- The paper introduces a novel decentralized MARL framework that adapts its communication strategy to reduce noise and congestion in traffic networks.
- It integrates representational message compression with deep Q-learning to optimize traffic signal decisions, achieving lower queue lengths in simulations.
- Selective recipient identification and dynamic message length adjustment enable efficient bandwidth use, proving scalable in both synthetic and real-world networks.
Multi-Agent Reinforcement Learning for Traffic Signal Control
Introduction
The advancement of urban intelligent transportation systems (ITS) necessitates sophisticated approaches to address traffic congestion, a critical issue exacerbated by increased urbanization and growth of ride-hailing services. Multi-Agent Reinforcement Learning (MARL) frameworks have shown promise in controlling traffic signals dynamically. However, centralized methods face scalability challenges, while decentralized protocols introduce complications such as partial observability.

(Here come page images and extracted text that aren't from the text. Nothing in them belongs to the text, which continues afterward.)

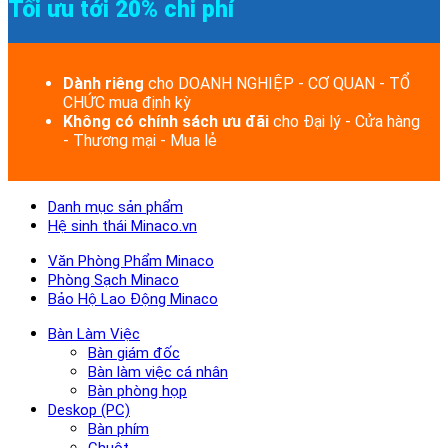
Tối ưu tới 20% chi phí
Dành riêng
cho DOANH NGHIỆP - CƠ QUAN - TỔ
CHỨC mua định kỳ
Không có chính sách ưu đãi
cho Đại lý - Cửa hàng
- Thương mại - Mua lẻ
Danh mục sản phẩm
Hệ sinh thái Minaco.vn
Văn Phòng Phẩm Minaco
Phòng Sạch Minaco
Bảo Hộ Lao Động Minaco
Bàn Làm Việc
Bàn giám đốc
Bàn làm việc cá nhân
Bàn phòng họp
Deskop (PC)
Bàn phím
Chuột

Communication between agents within decentralized MARL systems is pivotal for coordination, yet excessive communication can lead to noise and performance degradation. This paper proposes a novel communication-oriented MARL approach, enhancing large-scale Traffic Signal Control (TSC) by selectively determining message recipients and adjusting message content length to optimize communication.
Communication Framework
The study introduces a decentralized MARL framework incorporating communication policies that allow agents to dynamically decide the recipients and parts of messages that need transmission. This selective communication protocol aims to reduce noise and optimize bandwidth usage in large-scale settings. The proposed method builds upon existing frameworks such as Q-MIX and NDQ, enhancing them with representational message compression and selective recipient identification. Implementation within synthetic and real-world traffic networks demonstrates significant efficiency improvements.
Figure 1: The highlighted circles represent communication range for each traffic light, i.e., each traffic light can communicate with its immediate neighbor or within 500 meters of range.
Methodology
Observation and Action Representation
Each traffic signal in the network acts as an autonomous agent. It utilizes observations within a limited range of 50 meters, gathering data from incoming vehicles through sensory inputs such as lane detectors. Actions consist of selecting traffic phases to minimize congestion:
Figure 2: An example of the phases available for an intersection in a 4×4 grid network from SUMO simulator. The colored lines (red, yellow, and green) together indicate the phase of the traffic signal. The first phase (from the left) indicates an all-green phase, where the vehicles are allowed to go straight and/or make turns.
Reinforcement Learning Approach
The agents employ Deep Q-Networks (DQN) to approximate action-value functions. This allows them to individually learn policies by mapping observation histories to actions using recurrent neural networks. The QRC-TSC framework leverages variational inference and mutual information maximization, eschewing heuristic-based filters for more effective message processing.
Experimental Setup
Experiments were conducted using the SUMO simulator to create a synthetic 4×4 grid network and a real-world network from the Pasubio district in Bologna. The experimental configurations involved varying flow scenarios designed to test the robustness of communication strategies under fluctuating traffic conditions.



Figure 3: (a) and (b) represent the flow scenarios for the 4×4 grid network. (c) shows the flow in Pasubio network and (d) shows the hourly flow distribution for both the networks. The dotted lines represent flow from opposite direction whenever bidirectional flows are simulated. The red and the blue lines represent the outer and inner network flow respectively.
Results and Analysis
QRC-TSC exhibited superior performance in minimizing congestion compared to baseline methods, including traditional fixed-time algorithms. It achieved the lowest average queue lengths across both network types.

Figure 4: The plot shows average queue length throughout training (lower the better). The x-axis represents simulation steps (in millions). The solid lines show mean over 5 runs and the shaded region represents 95\% CI.
Communication Efficiency
By reducing unnecessary communication, QRC-TSC maintained high efficiency within the communication channel, using only the bandwidth necessary for effective coordination.

Figure 5: Comparison of performance of communication policies averaged across 100 test episodes. QRC-TSC (in blue) represents the performance of the communication policies learned by our framework.
Conclusion
This paper introduces a scalable MARL communication framework, specifically tailored for large-scale traffic signal control, demonstrating significant efficacy in controlling network-wide congestion without overwhelming communication channels. Future research should focus on integrating additional constraints, such as computational overhead, and exploring adaptive message length determination methods to further optimize communication processes. While the framework included predefined message lengths, exploration into methods allowing variable-length communication could add further robustness, facilitating more intricate dynamic coordination in various application domains.